▶ [To do]
In the entries below, count each line holding the word "Варлей". Answer with the total alone.

══ Input data

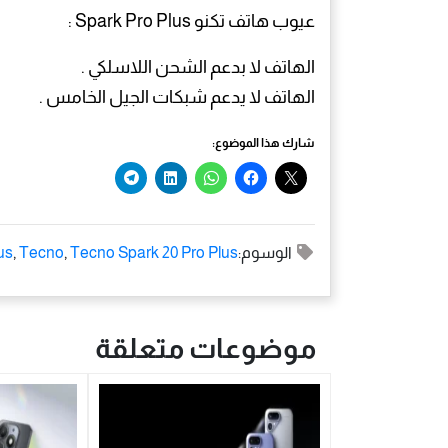
عيوب هاتف تكنو Spark Pro Plus :
الهاتف لا بدعم الشحن اللاسلكي .
الهاتف لا يدعم شبكات الجيل الخامس .
شارك هذا الموضوع:
الوسوم:
Tecno Spark 20 Pro Plus
,
Tecno
,
us
موضوعات متعلقة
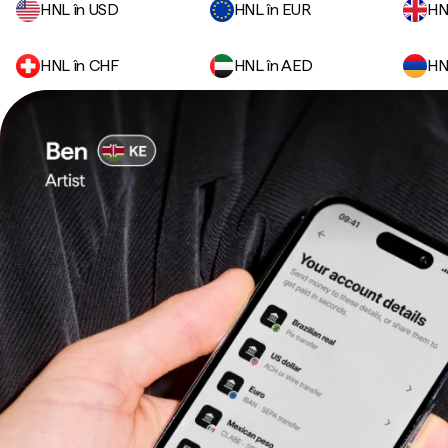
HNL în USD
HNL în EUR
HN
HNL în CHF
HNL în AED
HN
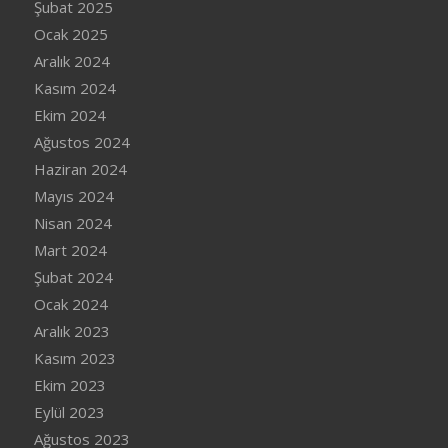
Şubat 2025
Ocak 2025
Aralık 2024
Kasım 2024
Ekim 2024
Ağustos 2024
Haziran 2024
Mayıs 2024
Nisan 2024
Mart 2024
Şubat 2024
Ocak 2024
Aralık 2023
Kasım 2023
Ekim 2023
Eylül 2023
Ağustos 2023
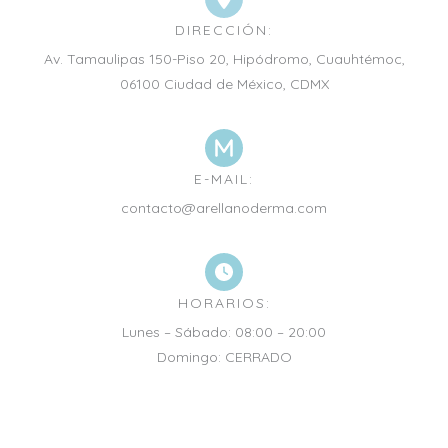
DIRECCIÓN:
Av. Tamaulipas 150-Piso 20, Hipódromo, Cuauhtémoc,
06100 Ciudad de México, CDMX
E-MAIL:
contacto@arellanoderma.com
HORARIOS:
Lunes – Sábado: 08:00 – 20:00
Domingo: CERRADO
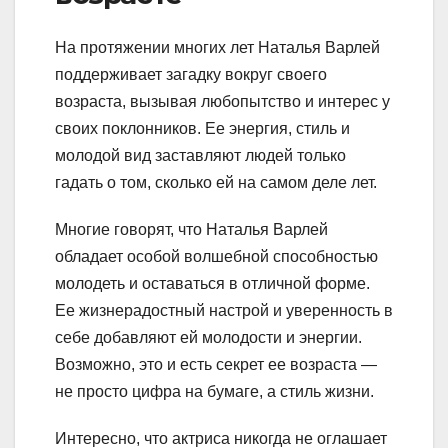
На протяжении многих лет Наталья Варлей
поддерживает загадку вокруг своего
возраста, вызывая любопытство и интерес у
своих поклонников. Ее энергия, стиль и
молодой вид заставляют людей только
гадать о том, сколько ей на самом деле лет.
Многие говорят, что Наталья Варлей
обладает особой волшебной способностью
молодеть и оставаться в отличной форме.
Ее жизнерадостный настрой и уверенность в
себе добавляют ей молодости и энергии.
Возможно, это и есть секрет ее возраста —
не просто цифра на бумаге, а стиль жизни.
Интересно, что актриса никогда не оглашает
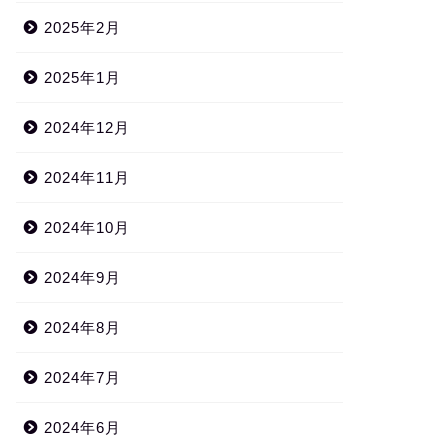
2025年2月
2025年1月
2024年12月
2024年11月
2024年10月
2024年9月
2024年8月
2024年7月
2024年6月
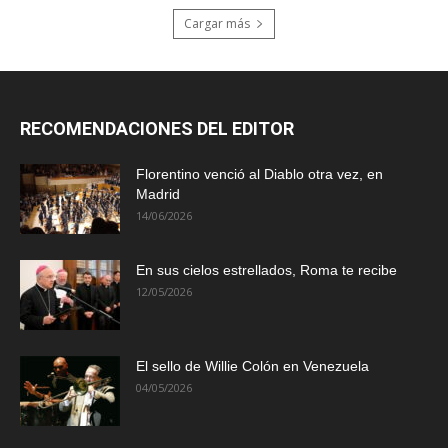
Cargar más
RECOMENDACIONES DEL EDITOR
Florentino venció al Diablo otra vez, en
Madrid
14/06/2026
En sus cielos estrellados, Roma te recibe
12/05/2026
El sello de Willie Colón en Venezuela
04/05/2026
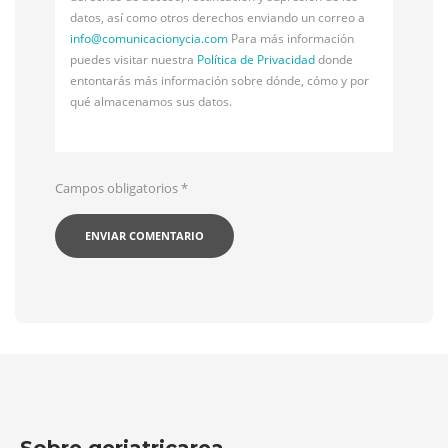
datos, así como otros derechos enviando un correo a
info@
comunicacionycia.com
Para más información
puedes visitar nuestra
Política de Privacidad
donde
entontarás más información sobre dónde, cómo y por
qué almacenamos sus datos.
Campos obligatorios
*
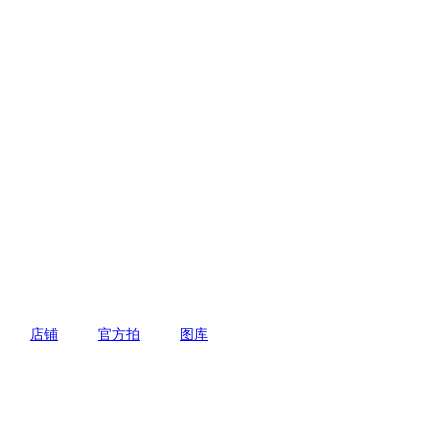
店铺
官方拍
图库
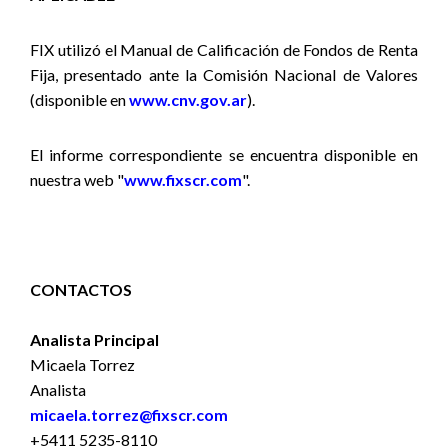
FIX utilizó
el Manual de Calificación de Fondos de Renta
Fija,
presentado ante la Comisión Nacional de Valores
(disponible en
www.cnv.gov.ar
).
El informe correspondiente se encuentra disponible en
nuestra web "
www.fixscr.com
".
CONTACTOS
Analista Principal
Micaela Torrez
Analista
micaela.torrez@fixscr.com
+5411 5235-8110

════

▶ [Exercise answer]
2